Woo hoo, Amelia! Love that you’ve reclaimed the columns and are ready to embark on new ones. I can’t wait to swap horrifying date stories with you. And hopefully, some glorious ones, too.


Arty's avatar

Arty
wrote on April 1 2009 @ 10:15 am: [report]

Ooh, I am looking forward to this! Go Amelia!


PinkRanger's avatar

PinkRanger
wrote on April 1 2009 @ 10:16 am: [report]

I’m so happy for you! It sounds like things are looking good. I think most women have been there, maybe not on the same scale, but I know I have. Its a relief to hear that people share the same emotions as you do, and even more of a relief to see that others can overcome heartbreak and so can you!  You’re doing a great thing here <3


Amelia's avatar

Amelia
wrote on April 1 2009 @ 10:20 am: [report]

Thanks guys! Now, do you have any attractive single friends?


CheeeeEEEEse's avatar

CheeeeEEEEse
wrote on April 1 2009 @ 10:30 am: [report]

@Amelia: Attractive? Who is to judge? Shame on you.

May you forever date uggo’s wearing Uggs.

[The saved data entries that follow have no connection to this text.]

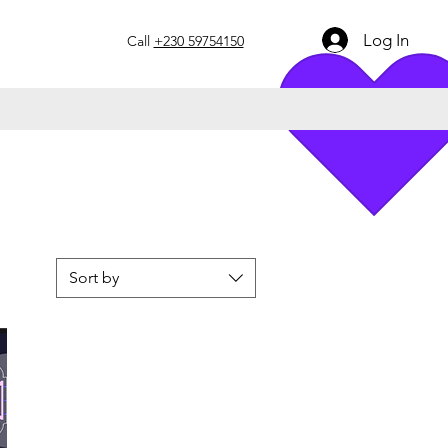
Log In
Call
+230 59754150
Sort by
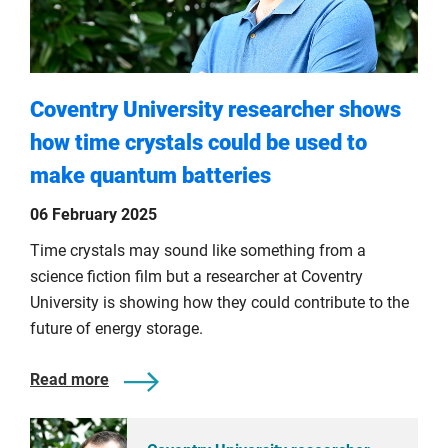
Coventry University researcher shows
how time crystals could be used to
make quantum batteries
06 February 2025
Time crystals may sound like something from a
science fiction film but a researcher at Coventry
University is showing how they could contribute to the
future of energy storage.
Read more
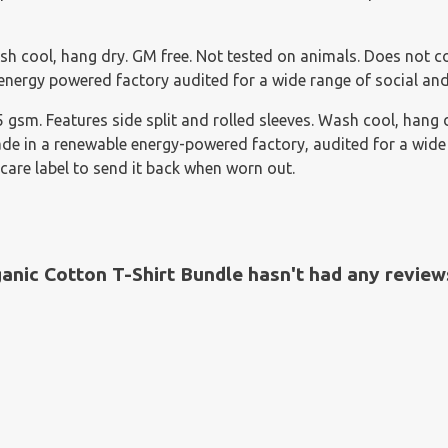
sh cool, hang dry. GM free. Not tested on animals. Does not c
nergy powered factory audited for a wide range of social and s
155 gsm. Features side split and rolled sleeves. Wash cool, han
e in a renewable energy-powered factory, audited for a wide ra
care label to send it back when worn out.
ic Cotton T-Shirt Bundle hasn't had any review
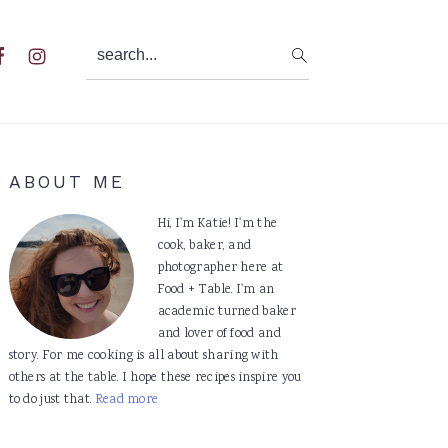
search...
al
u
Primary
ABOUT ME
Sidebar
Hi, I'm Katie! I'm the
cook, baker, and
photographer here at
Food + Table. I'm an
academic turned baker
and lover of food and
story. For me cooking is all about sharing with
others at the table. I hope these recipes inspire you
to do just that.
Read more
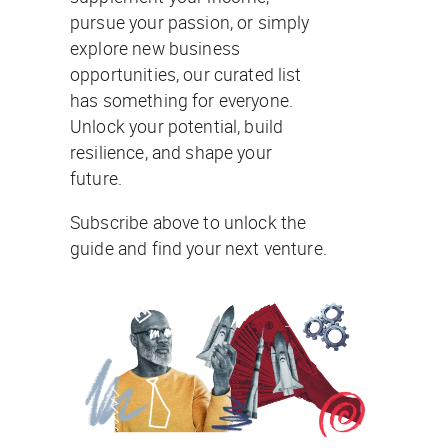
pursue your passion, or simply
explore new business
opportunities, our curated list
has something for everyone.
Unlock your potential, build
resilience, and shape your
future.
Subscribe above to unlock the
guide and find your next venture.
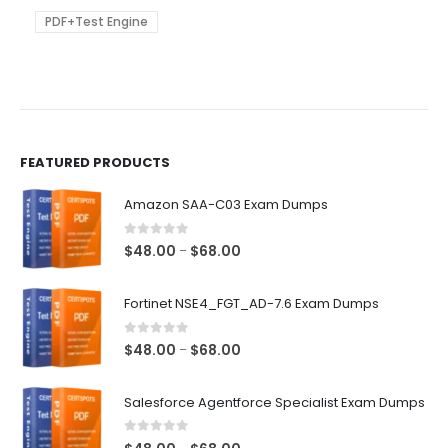
may
be
PDF+Test Engine
chosen
on
the
product
page
FEATURED PRODUCTS
Amazon SAA-C03 Exam Dumps
0
out of 5
Price
$
48.00
$
68.00
–
range:
$48.00
Fortinet NSE4_FGT_AD-7.6 Exam Dumps
through
$68.00
0
out of 5
Price
$
48.00
$
68.00
–
range:
$48.00
Salesforce Agentforce Specialist Exam Dumps
through
$68.00
0
out of 5
Price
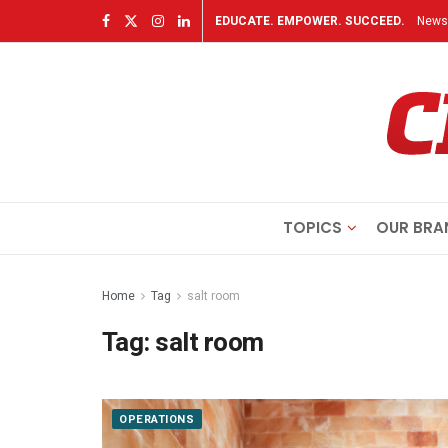
EDUCATE. EMPOWER. SUCCEED.
Newsl
TOPICS
OUR BRA
Home
Tag
salt room
Tag:
salt room
OPERATIONS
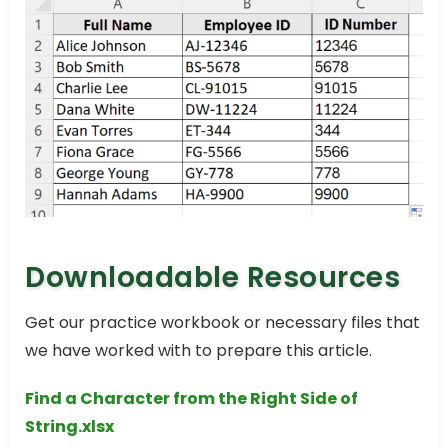
Downloadable Resources
Get our practice workbook or necessary files that
we have worked with to prepare this article.
Find a Character from the Right Side of
String.xlsx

*End April Fools Goofiness*

Really, why attractive? That sounds a bit shallow.


Amelia's avatar

Amelia
wrote on April 1 2009 @ 10:33 am: [report]

@CheeeeEEEEse By attractive I mean not heinous. I certainly don’t need model good looks. And desiring someone attractive isn’t shallow if you mean “attractive to ME personally.”


CheeeeEEEEse's avatar

CheeeeEEEEse
wrote on April 1 2009 @ 10:35 am: [report]

@Amelia: By no means was I attempting to be judgmental, I was just curious. That is a good explanation.

I am too young for you.


Emily Poster's avatar

Emily Poster
wrote on April 1 2009 @ 10:44 am: [report]

woohooo! go amelia!


Wendy Atterberry's avatar

Wendy Atterberry
wrote on April 1 2009 @ 10:50 am: [report]

Those are cute glasses in your picture. They make you look a little like Lisa Loeb.


VicVicVictoria's avatar

VicVicVictoria
wrote on April 1 2009 @ 10:54 am: [report]

Dating can be rough. I was forcing myself to go on a bunch of dates lately and I ended up feeling mostly disappointed. I think probably though I just have a general impatience with wanting to finally meet my match. (But also you can’t force it, you do have to put yourself out there but life will match you up with someone on it’s own, I think…) Anyway dating is fun too and the more people I met the more I learned things about myself and mostly importantly, I’ve gotten more comfortable with meeting new people. That’s so silly about wanting someone attractive being shallow.  Being attractive can mean more then a nice face and good body. Like for me if a guy has a certain type of style it makes him hot, cause I can just tell buy the way someone dresses and carries themself if we’d get along. Anyway, good luck!


wawmama's avatar

wawmama
wrote on April 1 2009 @ 10:55 am: [report]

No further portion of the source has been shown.